It’s not just good breeding and tasty grass that make a dairy cow a champion milk producer. It’s also the microbes that live in the animal’s gut. Now, researchers say they know which microbes lead to the best milk.
The finding suggests new ways to improve milk and reduce methane emissions from cows—a major source of the greenhouse gas—says Diego Morgavi, an animal scientist at the French National Institute for Agricultural Research in Clermont-Ferrand-Theix who was not involved with the work.
Cows and other ruminants such as goats and sheep have a special stomach called a rumen that houses millions of microbes. These organisms break down hay, grass, and other hard-to-digest plant material into usable nutrients and calories. A downside is that ruminants burp and fart out 100 million tons of microbe-generated methane a year worldwide, making them the second-biggest human-related contributor of this greenhouse gas, after rice cultivation.

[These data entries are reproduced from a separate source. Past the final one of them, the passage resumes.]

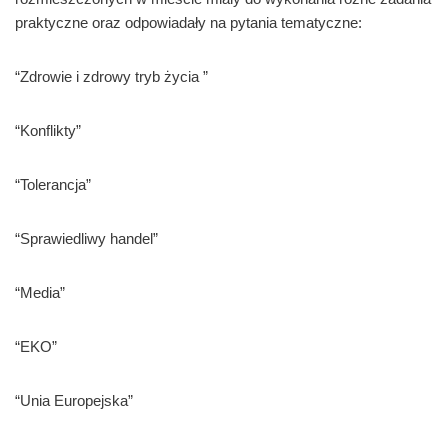
praktyczne oraz odpowiadały na pytania tematyczne:
“Zdrowie i zdrowy tryb życia ”
“Konflikty”
“Tolerancja”
“Sprawiedliwy handel”
“Media”
“EKO”
“Unia Europejska”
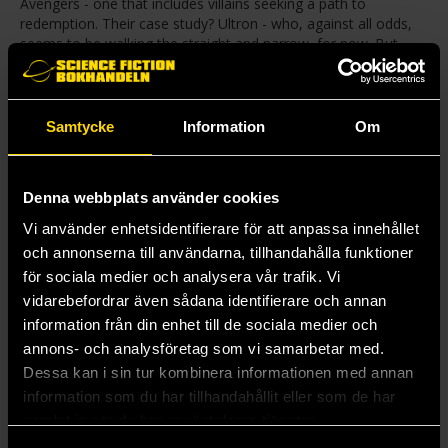
Avengers - one that includes villains seeking a path to
redemption. Their case study? Ultron - who, against all odds,
seems to be walking the straight and narrow, for now. But
does the success of one guarantee the success of all? Spider-
Woman and Firestar have their doubts. And can any amount of
heroics really absolve Ultron of his past?
Samtycke
Information
Om
Collecting: West Coast Avengers (2024) 1-5.
Denna webbplats använder cookies
Mer från Gerry Duggan
Vi använder enhetsidentifierare för att anpassa innehållet
och annonserna till användarna, tillhandahålla funktioner
för sociala medier och analysera vår trafik. Vi
vidarebefordrar även sådana identifierare och annan
information från din enhet till de sociala medier och
annons- och analysföretag som vi samarbetar med.
Dessa kan i sin tur kombinera informationen med annan
information som du har tillhandahållit eller som de har
samlat in när du har använt deras tjänster.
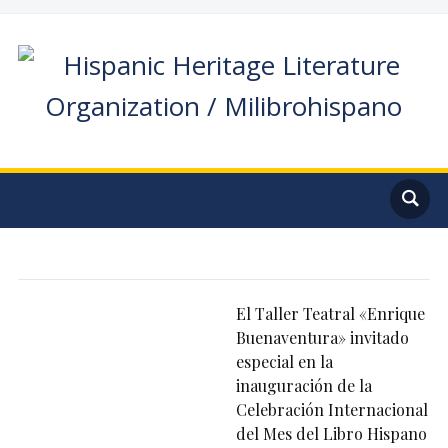
El Taller Teatral «Enrique
Buenaventura» invitado
especial en la
inauguración de la
Celebración Internacional
del Mes del Libro Hispano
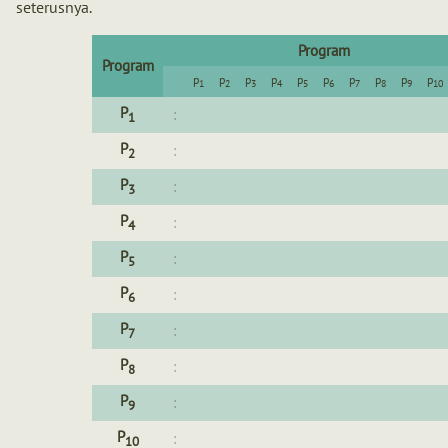
seterusnya.
Program
Program
p
p
p
p
p
p
p
p
p
p
1
2
3
4
5
6
7
8
9
10
P
:
1
P
:
2
P
:
3
P
:
4
P
:
5
P
:
6
P
:
7
P
:
8
P
:
9
P
:
10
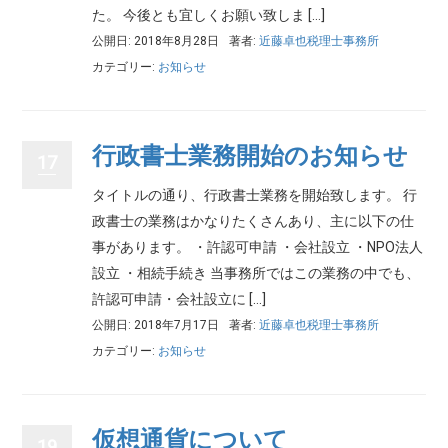
た。 今後とも宜しくお願い致しま […]
公開日: 2018年8月28日
著者:
近藤卓也税理士事務所
カテゴリー:
お知らせ
行政書士業務開始のお知らせ
17
タイトルの通り、行政書士業務を開始致します。 行
政書士の業務はかなりたくさんあり、主に以下の仕
事があります。 ・許認可申請 ・会社設立 ・NPO法人
設立 ・相続手続き 当事務所ではこの業務の中でも、
許認可申請・会社設立に […]
公開日: 2018年7月17日
著者:
近藤卓也税理士事務所
カテゴリー:
お知らせ
仮想通貨について
19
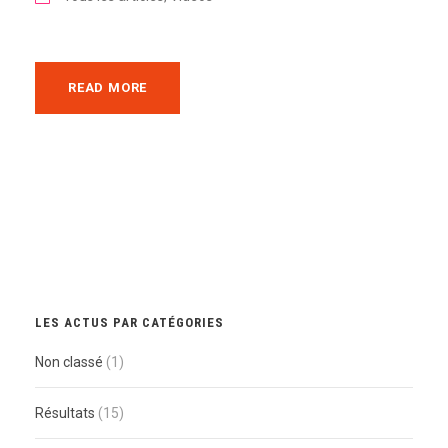
READ MORE
LES ACTUS PAR CATÉGORIES
Non classé
(1)
Résultats
(15)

To see how these microbes play a role in milk quality and methane production, Itzik Mizrahi, a biologist at Ben-Gurion University of the Negev in Beersheba, Israel, teamed up with John Wallace, an animal scientist at the University of Aberdeen in the United Kingdom, to characterize the microbes in several herds of cows and to see whether those microbes influence any of hundreds of traits, such as growth rate, milk quality and quantity, and methane production.
They collected microbial DNA and information about those traits from more than 1000 cows on seven farms in the United Kingdom, Italy, Sweden, and Finland. The cows were Holsteins and Norwegian Reds—two breeds that constitute the majority of dairy livestock in Europe.
From the DNA, the team identified the microbes in each cow’s gut and compared communities to see what bacteria, protozoa, fungi, and other microbes they had in common. Then the researchers used machine learning—sophisticated computer programs that can find connections among massive amounts of disparate data—to figure out how microbes might influence particular traits.
Although each cow had a unique microbiome, half of the animals had 512 microbial species in common, the team reports today in Science Advances. The analyses indicated that 39 “core microbes” are more powerful than genes in determining how tasty a cow’s milk is, and even how much methane it produces.
Gut microbes have a surprisingly powerful effect on these traits, says Fabio Lima, who studies the cow microbiome and milk production at the University of Illinois in Urbana. Morgavi would like to see whether other cow breeds have the same core microbes. But in the meantime, he thinks that giving certain microbes to calves in their food—similar to probiotics people take—might reduce methane production.
Manipulating an entire population of microbes will be challenging, notes Lima, who is already trying to do just that to improve milk taste or quantity. But at least it’s now clear that adding certain microbes to the gut can make a difference, Wallace says.